С Хайдеггером Лакана роднит и та мысль, что человеческое
существование оказывается заброшенным в некую среду, которую оно отнюдь
не выбирает. Оно заброшено в него, вовлечено… - далее мы закончим это
высказывание, и станет ясно, что заброшено существование человека ни в
какой иной мир, кроме мира символического языкового – в язык, который
Хайдеггер назовет домом бытия.
Существование субъекта полагается всегда незавершенным, что у
Хайдеггера, что у Лакана. Оно пребывает в постоянной диалектике между
небытием и собственным становлением, при этом смерть – это уже
изначальная данность субъекта, находящаяся в нем самом – экзистенциальная
возможность: "Смертные — это люди. Они зовутся смертными, потому что в
силах умирать. Умереть значит: быть способным к смерти как таковой. Только
человек умирает. Животное околевает. У него нет смерти ни впереди, ни позади
него"[20, с. 324]. Речь, несомненно, о том, что животное, в отличии от человека, не
обладает представлением о смерти, не воображает ее, не символизирует –
словом, мало отдает себе отчет в той возможности, которую все мы однажды
реализуем - "…будем теперь называть смертных смертными не потому, что их
земная жизнь кончается, а потому, что они осиливают смерть как смерть"[20, с.
324].
Важно отметить – смерть понимается человеческим существом только как
символическое или воображаемое событие, к "реальной" смерти человек
отношения не имеет – хотя, прочувствовать тень собственной смертности он
может: смерть связана с чувством собственной незавершенности, неполноты,
нехватки – и эта "нехватка более ранняя, это его, субъекта, собственное
исчезновение: исчезновение, оказывающееся здесь в аккурат на месте
нехватки, обнаруженной им в Другом, - говорит нам Лакан. - Первое, что
предлагает он в качестве объекта родительскому желанию, чей объект
неизвестен ему, это собственная своя гибель – нехочет ли он погубить меня?
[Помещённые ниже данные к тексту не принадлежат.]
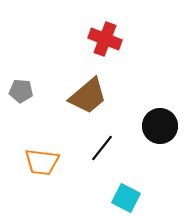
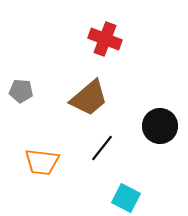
brown trapezoid: moved 1 px right, 2 px down
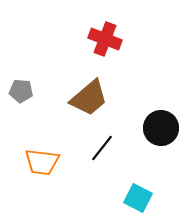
black circle: moved 1 px right, 2 px down
cyan square: moved 12 px right
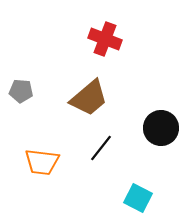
black line: moved 1 px left
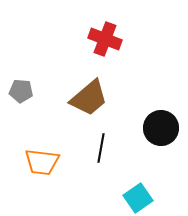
black line: rotated 28 degrees counterclockwise
cyan square: rotated 28 degrees clockwise
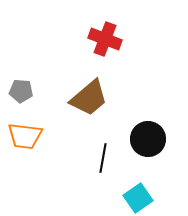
black circle: moved 13 px left, 11 px down
black line: moved 2 px right, 10 px down
orange trapezoid: moved 17 px left, 26 px up
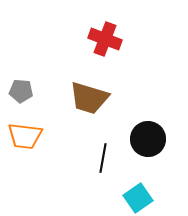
brown trapezoid: rotated 57 degrees clockwise
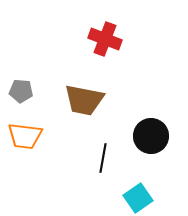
brown trapezoid: moved 5 px left, 2 px down; rotated 6 degrees counterclockwise
black circle: moved 3 px right, 3 px up
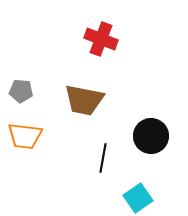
red cross: moved 4 px left
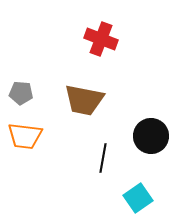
gray pentagon: moved 2 px down
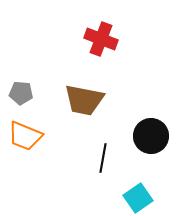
orange trapezoid: rotated 15 degrees clockwise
Фантазм собственной смерти, собственного исчезновения - вот первый объект,
который субъекту в этой диалектике предстоит пустить в ход. Что он и делает, о
чем свидетельствует множество фактов - хотя бы фактов ментальной
анорексии. Хорошо известно, в частности, что фантазировать о своей смерти
является для ребенка, в связи с любовью между ним и родителями, обычным
делом"[11, с.229].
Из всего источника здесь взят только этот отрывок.